EXERCISE DATA -
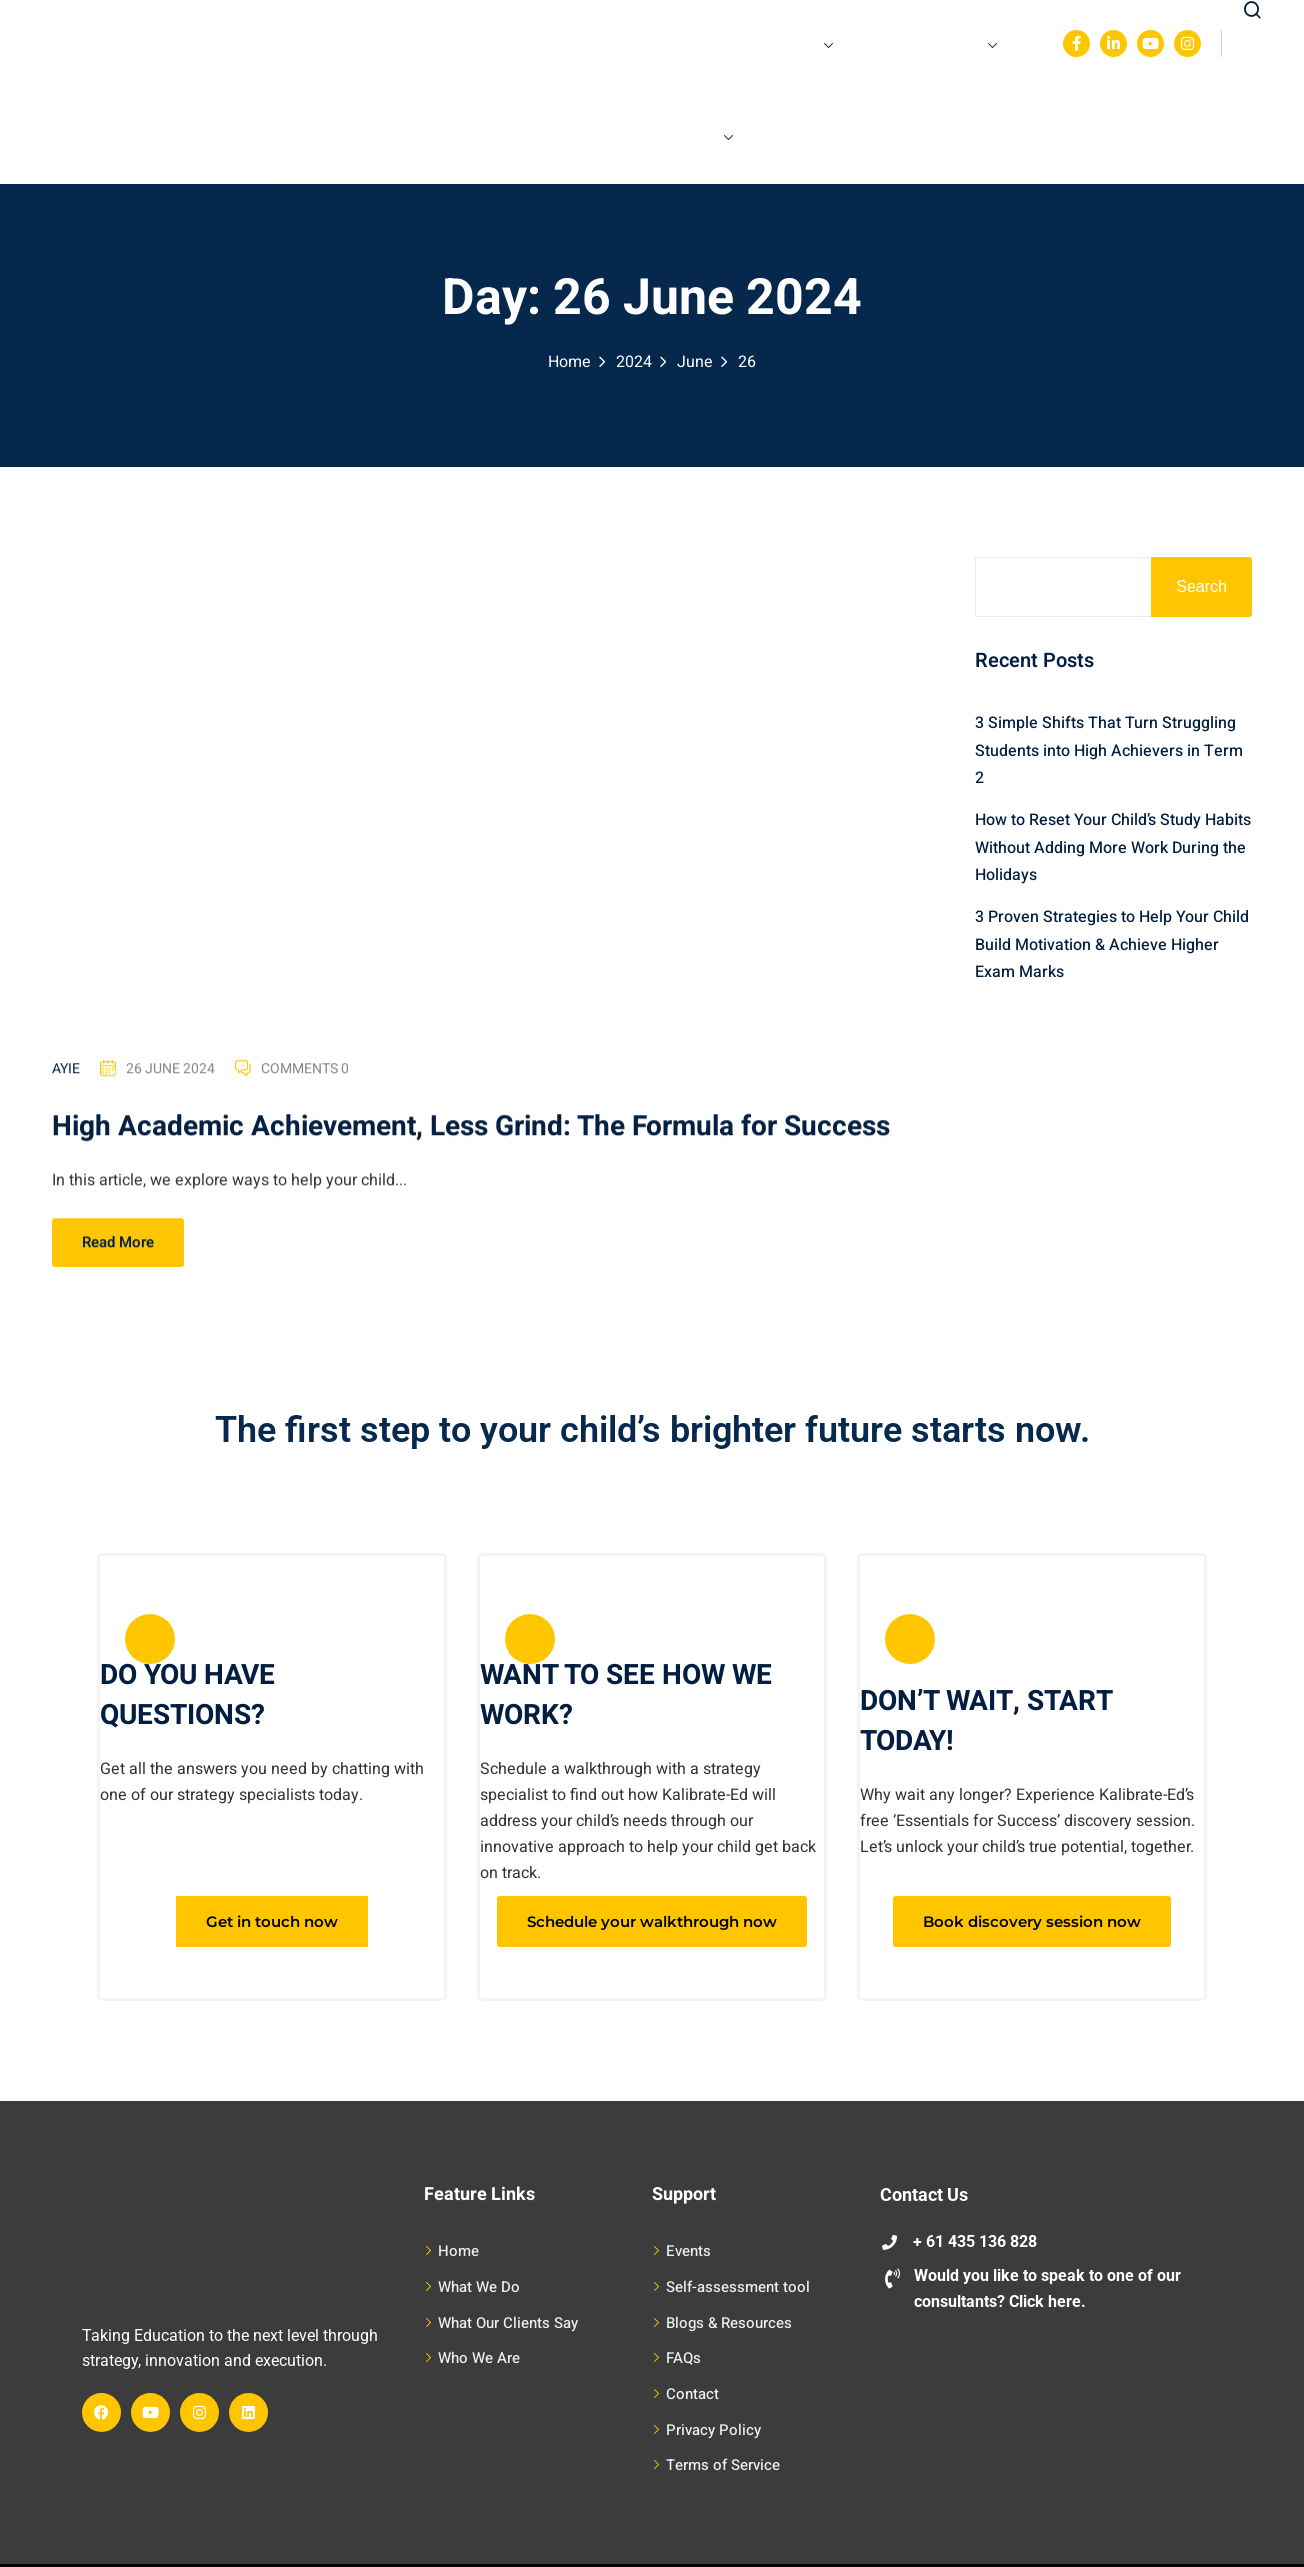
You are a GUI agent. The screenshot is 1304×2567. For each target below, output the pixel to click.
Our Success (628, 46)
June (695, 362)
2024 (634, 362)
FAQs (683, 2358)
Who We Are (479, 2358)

==

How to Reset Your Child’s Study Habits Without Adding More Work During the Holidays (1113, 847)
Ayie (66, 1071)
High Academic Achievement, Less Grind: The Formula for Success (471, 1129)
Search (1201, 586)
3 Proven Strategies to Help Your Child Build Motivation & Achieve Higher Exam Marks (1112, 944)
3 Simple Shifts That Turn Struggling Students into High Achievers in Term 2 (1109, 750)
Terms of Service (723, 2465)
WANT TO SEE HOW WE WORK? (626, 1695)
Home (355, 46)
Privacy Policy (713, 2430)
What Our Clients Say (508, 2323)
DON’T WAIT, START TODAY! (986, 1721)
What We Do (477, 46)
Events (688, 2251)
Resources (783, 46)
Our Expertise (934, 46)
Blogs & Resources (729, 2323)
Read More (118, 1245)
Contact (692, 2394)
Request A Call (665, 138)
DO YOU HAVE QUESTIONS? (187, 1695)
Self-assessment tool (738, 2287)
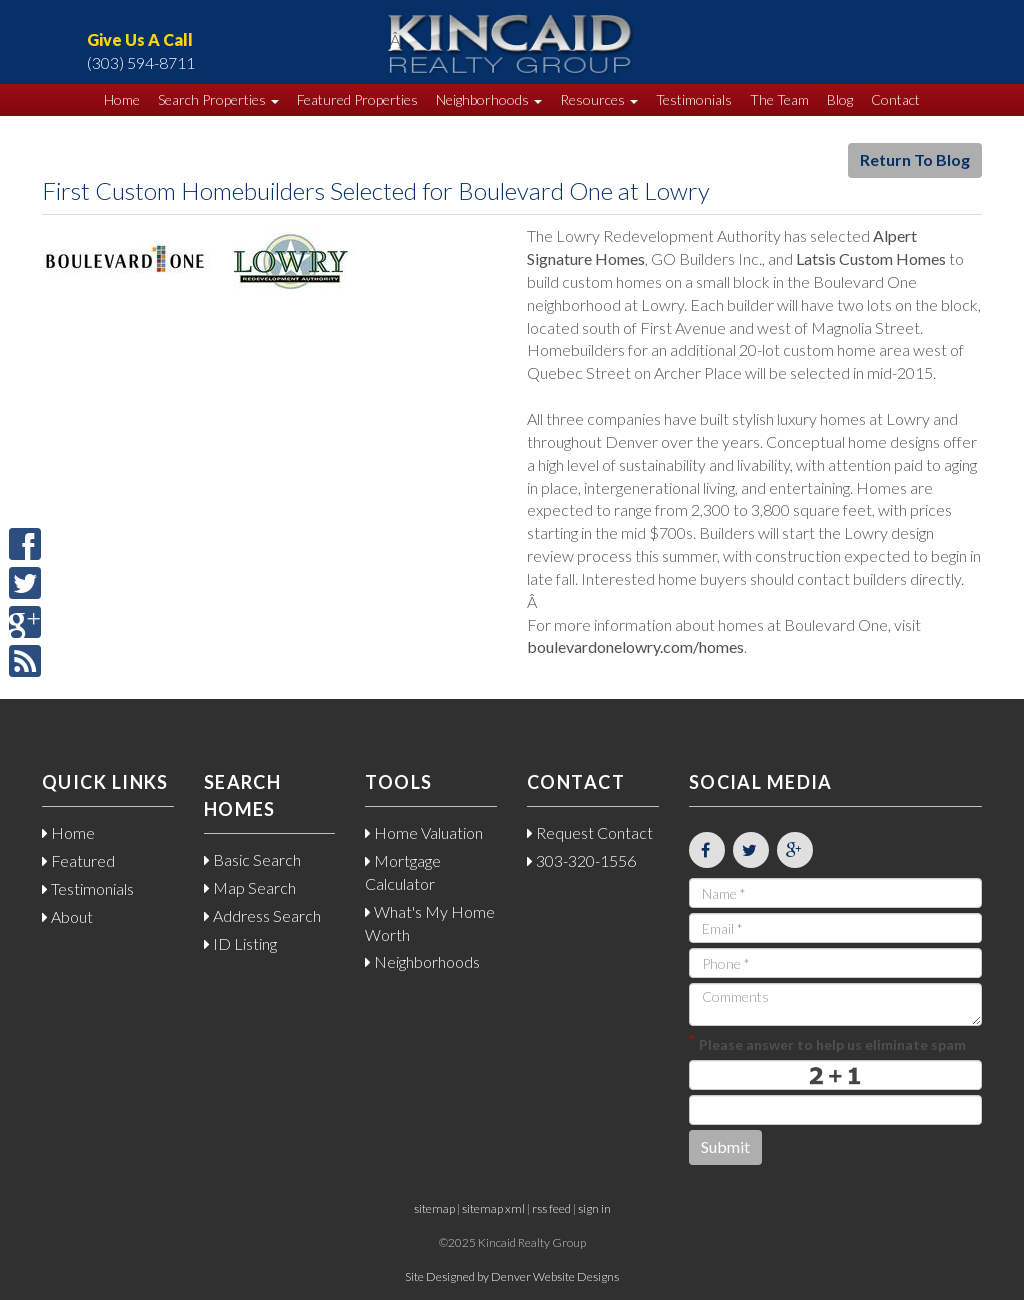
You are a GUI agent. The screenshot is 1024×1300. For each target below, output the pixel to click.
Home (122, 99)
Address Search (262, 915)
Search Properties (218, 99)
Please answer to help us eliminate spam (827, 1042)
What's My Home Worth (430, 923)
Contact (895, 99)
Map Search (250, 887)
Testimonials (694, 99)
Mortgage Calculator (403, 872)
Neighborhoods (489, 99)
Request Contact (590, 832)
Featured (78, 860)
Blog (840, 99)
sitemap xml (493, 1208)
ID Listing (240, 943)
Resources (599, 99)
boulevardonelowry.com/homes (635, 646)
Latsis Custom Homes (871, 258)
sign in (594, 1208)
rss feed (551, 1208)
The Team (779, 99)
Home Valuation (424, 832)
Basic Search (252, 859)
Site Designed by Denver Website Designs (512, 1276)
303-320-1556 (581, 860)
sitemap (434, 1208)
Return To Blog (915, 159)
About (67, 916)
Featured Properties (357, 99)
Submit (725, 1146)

...

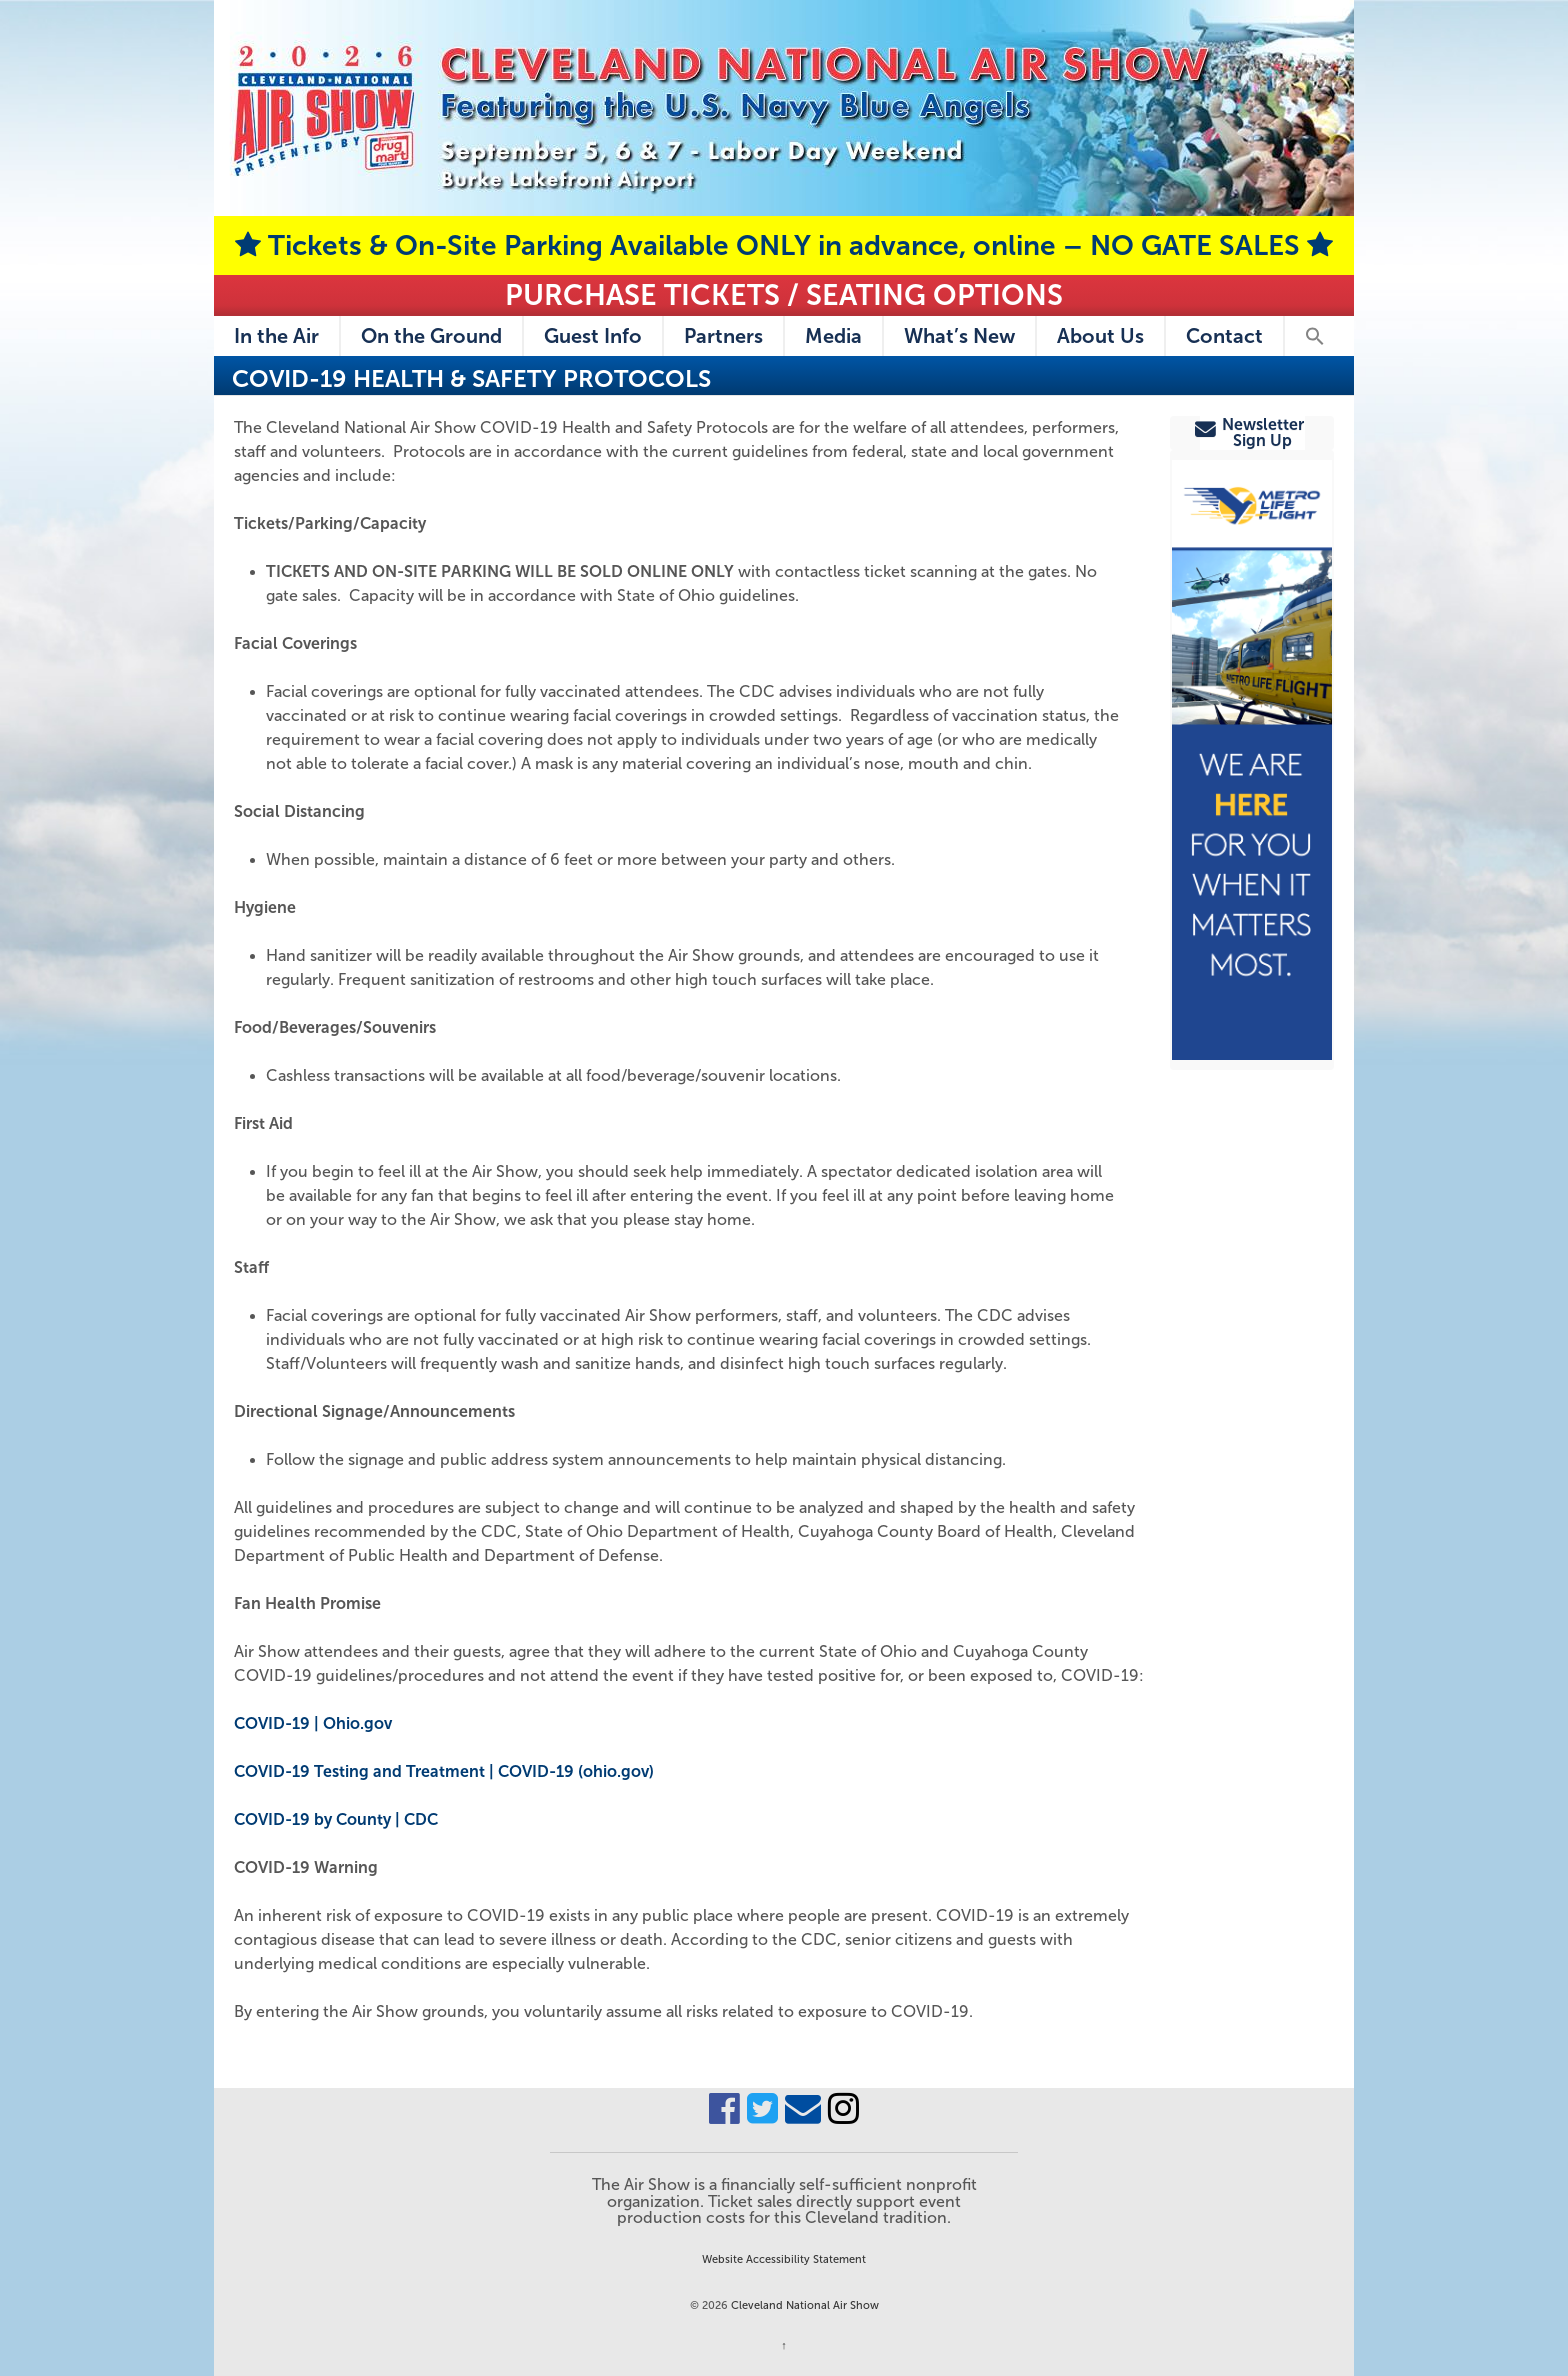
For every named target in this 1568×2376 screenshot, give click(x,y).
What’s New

HOW TO COMPLETE THIS TASK -
In the listing above, transcribe exactly everything from the line containing "Address Search (262, 915)" down to the line containing "Resources (599, 99)", including both and nothing more.

PROBLEM SOLUTION -
Address Search (262, 915)
Search Properties (218, 99)
Please answer to help us eliminate spam (827, 1042)
What's My Home Worth (430, 923)
Contact (895, 99)
Map Search (250, 887)
Testimonials (694, 99)
Mortgage Calculator (403, 872)
Neighborhoods (489, 99)
Request Contact (590, 832)
Featured (78, 860)
Blog (840, 99)
sitemap xml (493, 1208)
ID Listing (240, 943)
Resources (599, 99)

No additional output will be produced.